▸ WHAT THE TASK REQUIRES
Where a line in the records below includes "Edit", pull that line out.

--- START ---

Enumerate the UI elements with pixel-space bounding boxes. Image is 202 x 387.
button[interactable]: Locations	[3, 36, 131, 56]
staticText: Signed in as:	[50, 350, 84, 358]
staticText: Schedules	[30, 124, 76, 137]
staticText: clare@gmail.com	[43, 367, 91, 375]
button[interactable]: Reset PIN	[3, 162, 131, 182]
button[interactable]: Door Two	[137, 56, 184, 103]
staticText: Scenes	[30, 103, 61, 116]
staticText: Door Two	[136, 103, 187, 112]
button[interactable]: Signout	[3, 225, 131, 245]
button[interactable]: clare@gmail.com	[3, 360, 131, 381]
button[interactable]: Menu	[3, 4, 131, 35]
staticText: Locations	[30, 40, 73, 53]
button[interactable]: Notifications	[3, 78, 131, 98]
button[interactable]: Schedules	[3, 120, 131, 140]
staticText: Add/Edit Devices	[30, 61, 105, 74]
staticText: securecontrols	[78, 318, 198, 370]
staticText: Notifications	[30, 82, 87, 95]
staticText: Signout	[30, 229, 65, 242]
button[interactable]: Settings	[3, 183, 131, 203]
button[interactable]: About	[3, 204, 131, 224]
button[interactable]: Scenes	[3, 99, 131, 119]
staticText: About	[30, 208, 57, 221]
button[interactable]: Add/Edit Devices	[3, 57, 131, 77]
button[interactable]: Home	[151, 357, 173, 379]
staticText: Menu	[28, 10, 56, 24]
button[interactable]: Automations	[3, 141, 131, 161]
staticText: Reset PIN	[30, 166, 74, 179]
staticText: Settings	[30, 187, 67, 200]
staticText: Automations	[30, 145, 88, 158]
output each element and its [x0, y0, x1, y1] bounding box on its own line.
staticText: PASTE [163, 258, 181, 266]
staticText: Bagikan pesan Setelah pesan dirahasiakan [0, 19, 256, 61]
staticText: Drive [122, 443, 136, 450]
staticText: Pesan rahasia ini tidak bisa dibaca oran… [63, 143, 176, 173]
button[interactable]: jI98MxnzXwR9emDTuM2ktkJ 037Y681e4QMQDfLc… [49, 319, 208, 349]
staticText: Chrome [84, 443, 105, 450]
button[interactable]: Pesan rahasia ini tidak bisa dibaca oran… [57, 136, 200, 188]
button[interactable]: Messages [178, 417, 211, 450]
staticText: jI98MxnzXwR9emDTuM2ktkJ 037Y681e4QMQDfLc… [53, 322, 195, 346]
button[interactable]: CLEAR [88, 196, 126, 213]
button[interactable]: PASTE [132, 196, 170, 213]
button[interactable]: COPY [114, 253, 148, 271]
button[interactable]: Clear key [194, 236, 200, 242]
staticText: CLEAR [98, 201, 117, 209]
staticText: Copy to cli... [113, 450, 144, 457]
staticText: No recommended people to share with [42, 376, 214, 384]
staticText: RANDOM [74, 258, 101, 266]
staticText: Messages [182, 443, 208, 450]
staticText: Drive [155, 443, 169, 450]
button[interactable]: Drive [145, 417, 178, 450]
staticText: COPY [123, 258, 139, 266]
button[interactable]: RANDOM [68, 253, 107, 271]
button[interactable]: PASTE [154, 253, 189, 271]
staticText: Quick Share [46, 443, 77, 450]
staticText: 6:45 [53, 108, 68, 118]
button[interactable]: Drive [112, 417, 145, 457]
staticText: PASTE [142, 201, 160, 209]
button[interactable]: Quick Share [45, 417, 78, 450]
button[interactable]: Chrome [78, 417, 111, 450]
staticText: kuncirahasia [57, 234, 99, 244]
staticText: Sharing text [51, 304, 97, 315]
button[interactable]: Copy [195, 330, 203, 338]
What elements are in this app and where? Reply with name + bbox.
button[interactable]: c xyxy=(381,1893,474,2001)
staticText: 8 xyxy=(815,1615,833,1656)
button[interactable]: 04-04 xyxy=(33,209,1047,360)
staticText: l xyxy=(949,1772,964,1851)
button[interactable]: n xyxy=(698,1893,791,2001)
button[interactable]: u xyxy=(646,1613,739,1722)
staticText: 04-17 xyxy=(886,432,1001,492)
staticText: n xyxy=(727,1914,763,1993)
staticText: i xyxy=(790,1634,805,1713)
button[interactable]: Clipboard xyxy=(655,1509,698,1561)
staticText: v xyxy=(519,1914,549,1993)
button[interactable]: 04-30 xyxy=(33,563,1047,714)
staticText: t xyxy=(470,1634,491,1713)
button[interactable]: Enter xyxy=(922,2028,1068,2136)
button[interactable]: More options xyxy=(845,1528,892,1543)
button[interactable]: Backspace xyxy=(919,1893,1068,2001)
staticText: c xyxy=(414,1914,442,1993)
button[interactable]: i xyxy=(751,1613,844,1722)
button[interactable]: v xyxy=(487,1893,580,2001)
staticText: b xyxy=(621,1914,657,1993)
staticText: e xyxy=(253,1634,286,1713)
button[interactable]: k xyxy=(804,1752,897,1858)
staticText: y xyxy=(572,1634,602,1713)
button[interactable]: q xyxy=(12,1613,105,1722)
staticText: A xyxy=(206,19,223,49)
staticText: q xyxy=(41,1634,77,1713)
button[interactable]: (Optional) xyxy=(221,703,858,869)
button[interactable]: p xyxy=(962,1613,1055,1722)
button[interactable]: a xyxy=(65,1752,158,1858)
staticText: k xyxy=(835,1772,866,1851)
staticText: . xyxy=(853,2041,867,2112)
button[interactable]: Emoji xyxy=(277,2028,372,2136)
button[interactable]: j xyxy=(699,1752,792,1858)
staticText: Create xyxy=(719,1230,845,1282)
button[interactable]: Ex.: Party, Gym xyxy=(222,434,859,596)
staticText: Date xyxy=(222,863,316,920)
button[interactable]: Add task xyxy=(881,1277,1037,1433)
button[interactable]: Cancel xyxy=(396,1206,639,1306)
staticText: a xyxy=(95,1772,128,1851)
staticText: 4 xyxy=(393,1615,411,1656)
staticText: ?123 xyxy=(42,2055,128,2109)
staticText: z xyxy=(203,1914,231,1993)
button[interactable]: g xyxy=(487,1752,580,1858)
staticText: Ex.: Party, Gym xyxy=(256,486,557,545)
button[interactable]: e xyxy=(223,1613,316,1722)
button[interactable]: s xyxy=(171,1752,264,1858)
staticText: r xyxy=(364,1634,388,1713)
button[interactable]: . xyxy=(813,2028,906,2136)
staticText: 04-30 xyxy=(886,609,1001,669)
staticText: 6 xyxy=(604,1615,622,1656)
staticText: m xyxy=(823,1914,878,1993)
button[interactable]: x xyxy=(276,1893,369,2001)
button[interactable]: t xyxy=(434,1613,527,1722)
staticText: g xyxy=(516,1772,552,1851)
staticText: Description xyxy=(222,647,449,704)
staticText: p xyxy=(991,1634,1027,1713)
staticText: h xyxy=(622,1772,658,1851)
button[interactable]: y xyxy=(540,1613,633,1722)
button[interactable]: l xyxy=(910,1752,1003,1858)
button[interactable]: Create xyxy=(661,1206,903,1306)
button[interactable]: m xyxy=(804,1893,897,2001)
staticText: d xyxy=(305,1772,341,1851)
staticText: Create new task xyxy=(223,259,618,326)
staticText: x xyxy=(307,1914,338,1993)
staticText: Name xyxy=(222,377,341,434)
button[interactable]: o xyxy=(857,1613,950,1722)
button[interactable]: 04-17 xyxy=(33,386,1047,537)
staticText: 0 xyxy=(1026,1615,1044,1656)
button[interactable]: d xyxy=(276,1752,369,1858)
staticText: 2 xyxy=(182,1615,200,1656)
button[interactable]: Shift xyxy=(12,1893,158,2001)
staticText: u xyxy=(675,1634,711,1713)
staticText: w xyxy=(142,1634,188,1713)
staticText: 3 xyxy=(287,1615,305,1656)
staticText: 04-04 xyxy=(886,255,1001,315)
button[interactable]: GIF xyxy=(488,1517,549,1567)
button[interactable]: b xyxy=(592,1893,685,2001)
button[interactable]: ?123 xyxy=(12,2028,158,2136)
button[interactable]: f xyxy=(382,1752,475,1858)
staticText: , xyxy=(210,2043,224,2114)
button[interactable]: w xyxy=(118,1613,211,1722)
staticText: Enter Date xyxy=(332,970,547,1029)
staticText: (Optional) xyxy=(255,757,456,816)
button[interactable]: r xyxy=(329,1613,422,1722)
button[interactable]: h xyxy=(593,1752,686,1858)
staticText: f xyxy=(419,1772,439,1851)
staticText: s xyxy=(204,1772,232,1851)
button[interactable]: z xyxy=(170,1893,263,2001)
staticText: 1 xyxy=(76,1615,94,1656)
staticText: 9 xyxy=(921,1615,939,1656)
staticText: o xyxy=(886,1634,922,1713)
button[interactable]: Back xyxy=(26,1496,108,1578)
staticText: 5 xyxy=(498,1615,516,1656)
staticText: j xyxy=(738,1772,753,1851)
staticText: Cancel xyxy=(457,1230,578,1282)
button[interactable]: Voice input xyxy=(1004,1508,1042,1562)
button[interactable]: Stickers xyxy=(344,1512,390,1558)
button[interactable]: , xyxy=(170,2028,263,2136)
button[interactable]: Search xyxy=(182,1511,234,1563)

--- END ---

▸ SOLUTION FOR THIS PROBLEM
staticText: Add/Edit Devices	[30, 61, 105, 74]
button[interactable]: Add/Edit Devices	[3, 57, 131, 77]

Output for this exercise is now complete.